Resultant probability distribution when taking the cosine of gaussian distributed variable

A quick way to find the mean of $\cos(\theta)$, where $\theta\sim \mathcal{N}(0, \sigma^2)$, is through calculating the mean of a complex variable $e^{j\theta}=\cos(\theta)+j\sin(\theta)$. We have

$E [e^{j\theta}]=e^{0+(j\sigma)^2/2}=e^{-\sigma^2/2}$

which implies that the mean of the imaginary part $E [\sin(\theta)]$ equals zero and the mean of the real part $E[\cos(\theta)]$ equals $e^{-\sigma^2/2}$.

The answer $\mu_1$ derived by Will Jagy is in fact the Taylor series expansion of $e^{-\sigma^2/2}$.

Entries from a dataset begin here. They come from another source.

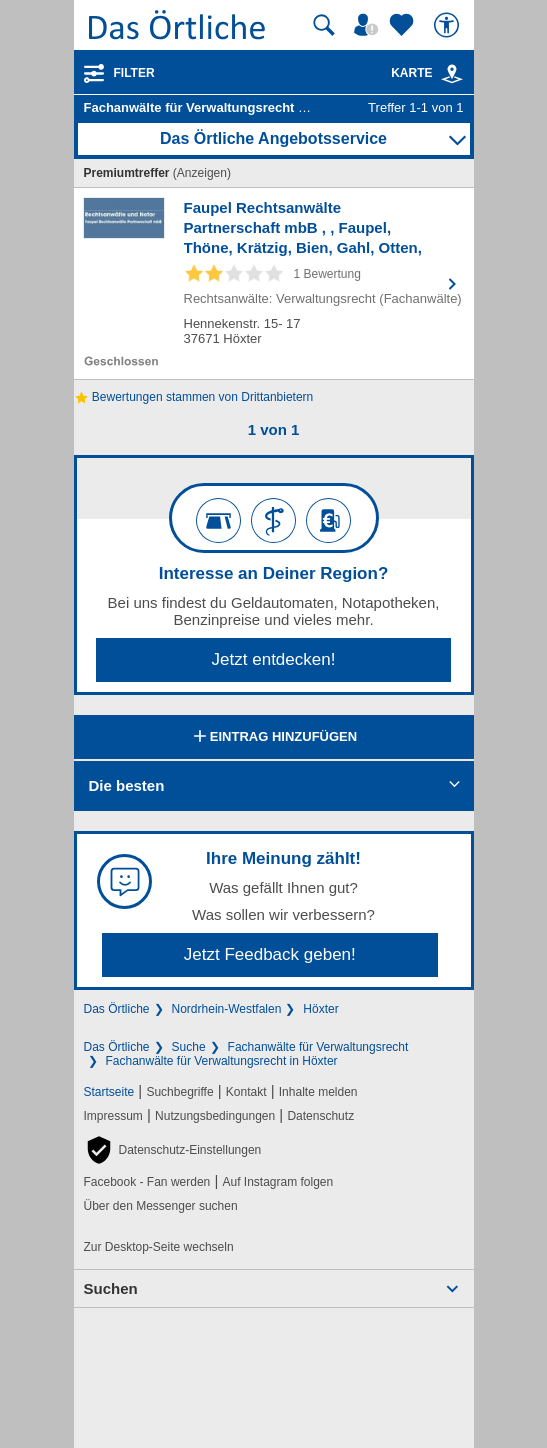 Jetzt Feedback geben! (270, 954)
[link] (452, 74)
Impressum (113, 1116)
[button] (173, 1150)
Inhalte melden (318, 1092)
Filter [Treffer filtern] (134, 73)
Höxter (320, 1009)
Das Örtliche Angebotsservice (273, 138)
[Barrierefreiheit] (449, 25)
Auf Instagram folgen (277, 1182)
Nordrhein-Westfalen (227, 1009)
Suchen (111, 1288)
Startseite (109, 1092)
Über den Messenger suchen (161, 1206)
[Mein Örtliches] (369, 25)
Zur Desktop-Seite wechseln (159, 1247)
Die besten (127, 785)
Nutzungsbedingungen (215, 1116)
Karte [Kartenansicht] (427, 73)
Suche (189, 1047)
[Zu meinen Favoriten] (404, 25)
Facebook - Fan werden (147, 1182)
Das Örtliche (117, 1009)
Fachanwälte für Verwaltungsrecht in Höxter (222, 1061)
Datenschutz (320, 1116)
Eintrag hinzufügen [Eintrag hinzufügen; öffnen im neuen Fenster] (273, 738)
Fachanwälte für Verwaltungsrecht (318, 1047)
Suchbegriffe (179, 1092)
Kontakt (246, 1092)
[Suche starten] (324, 25) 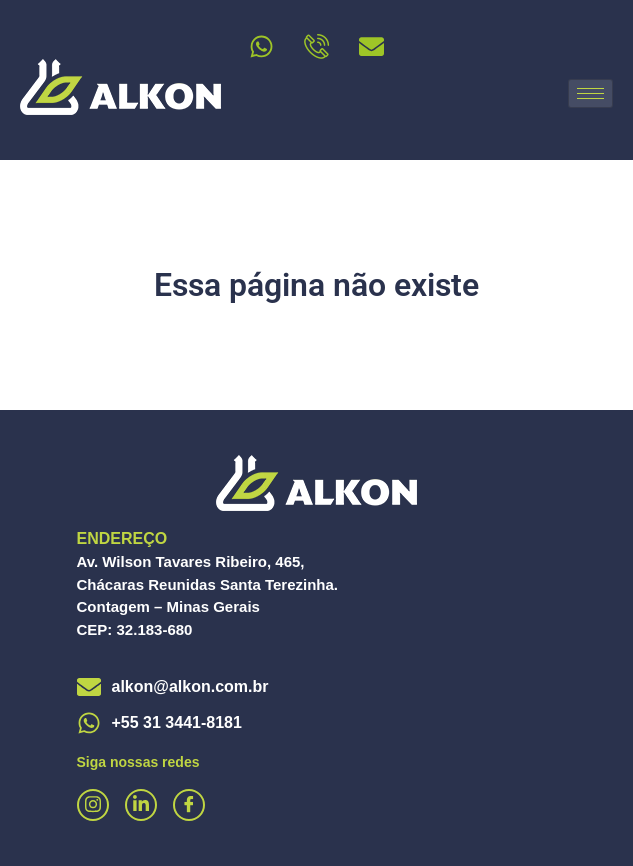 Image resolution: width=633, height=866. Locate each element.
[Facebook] (189, 805)
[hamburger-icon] (590, 93)
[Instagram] (93, 805)
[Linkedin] (141, 805) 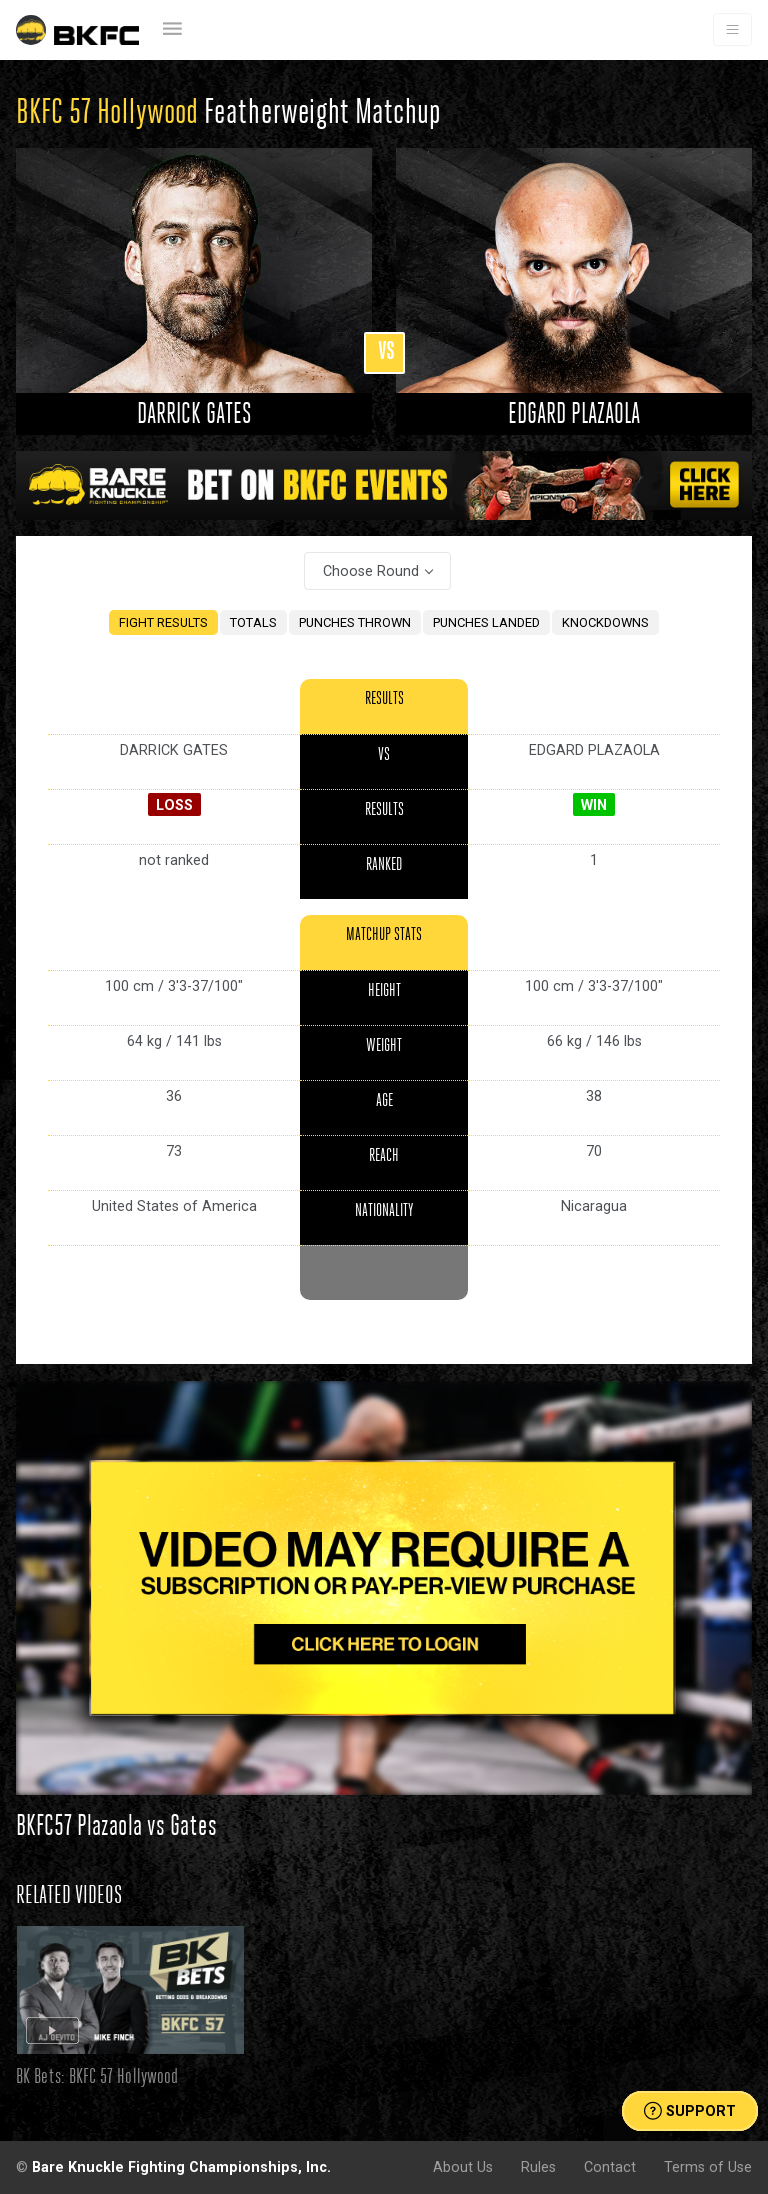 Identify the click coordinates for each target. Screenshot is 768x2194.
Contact (610, 2167)
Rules (538, 2167)
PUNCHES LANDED (486, 622)
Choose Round (371, 571)
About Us (463, 2167)
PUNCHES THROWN (355, 622)
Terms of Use (708, 2167)
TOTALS (253, 622)
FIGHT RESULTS (163, 622)
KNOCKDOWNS (605, 622)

The variance of $\cos(\theta)$ can be obtained as:

$E[\cos^2(\theta)]-E[\cos(\theta)]^2= E[\frac{1}{2}+\frac{\cos(2\theta)}{2}]- E[\cos(\theta)]^2= \frac{1}{2}[1-e^{-\sigma^2}]^2$


I wrote out the first few terms in the power series for $ \cos \theta $ and then the first few terms of the series for $ \cos^2 \theta .$ I used your hypothesis of normal distribution, the mean of $ \theta $ is $ \mu = 0$ while the variance is some $ \sigma^2 .$

Then I looked up the expected values of $ \theta^2, \; \theta^4, \; \theta^6, \; \theta^8 $ at http://en.wikipedia.org/wiki/Gaussian_distribution#Moments and used that to find good approximations for your new mean $\mu_1$ and variance $\sigma_1^2$ in $$ \mu_1 = E[ \cos \theta ] = 1 - \frac{\sigma^2}{2} + \frac{\sigma^4}{8} - \frac{\sigma^6}{48} + \cdots $$ and $$ \mu_1^2 + \sigma_1^2 = E[ \cos^2 \theta ] = 1 - \sigma^2 + \sigma^4 - \frac{2 \sigma^6}{3} + \cdots $$ So when you subtract you get $ \sigma_1^2 \approx \frac{\sigma^4}{2} $

I will think about it some more, there is a large theory for calculating moments. But I do not see much to be done in the way of an explicit pdf or cdf.


Hi, I know this was asked a long time ago but I have just discovered it because I require a similar solution. It is possible to generate an expression, albeit as an infinite summation. For practical purposes, the first few terms of the summation should suffice.

Let $X$ denote a random variable with pdf $f_X(x)$. Let $Y=g(X)$ be a function of $X$. We can specify the cdf of $Y$, denoted $F_Y(y)$ as follows:

$F_Y(y)=\mathbb{P}(g(X)\leq y)=\int\limits_{\Omega}f_X(x)\text{d}x$,

where the domain of integration $\Omega$ is defined as

$\Omega=\left\lbrace x:g(x)\leq y \right\rbrace$

In our case, $g(x)=\cos x$, so we need an expression for the domain of $x\in\mathbb{R}$ such that $\cos x\leq y$. This is given by

$2k\pi+\arccos(y) \leq x < 2(k+1)\pi-\arccos(y)\, k\in\mathbb{Z}$

So integrating over this domain, we obtain

$F_Y(y)=\sum\limits_{k=\infty}^{\infty} \int\limits_{2k\pi+\arccos(y)}^{2(k+1)\pi-\arccos(y)} f_X(x)\text{d}x$

Now in our case $X\sim\mathcal{N}(0,\sigma)$, so

$f_X(x)=\dfrac{1}{\sigma\sqrt{2\pi}}\exp\left(\dfrac{-x^2}{2\sigma^2}\right)$

and the integral of this pdf between limits is given by the cdf of the normal distribution, which we denote $\Phi$:

$\int\limits_{a}^{b}f_X(x)\text{d}x = \Phi(b/\sigma)-\Phi(a/\sigma)$

The cdf of $Y$ is therefore

$F_Y(y)=\sum\limits_{k=-\infty}^{\infty} \Phi\left(\dfrac{2(k+1)\pi-\arccos(y)}{\sigma}\right) - \Phi\left(\dfrac{2k\pi-\arccos(y)}{\sigma}\right)$

To compute the pdf, take the derivative with respect to $y$:

$f_Y(y)=\dfrac{dF_Y(y)}{dy} = \sum\limits_{k=-\infty}^{\infty} \dfrac{1}{\sqrt{1-y^2}}\left( f_{X}(2(k+1)\pi-\arccos(y) ) + f_{X}(2k\pi+\arccos(y)) \right)$

There are probably better ways to do this. It's possible the final summation can be rewritten or simplified. But this seems to match with a numerical check.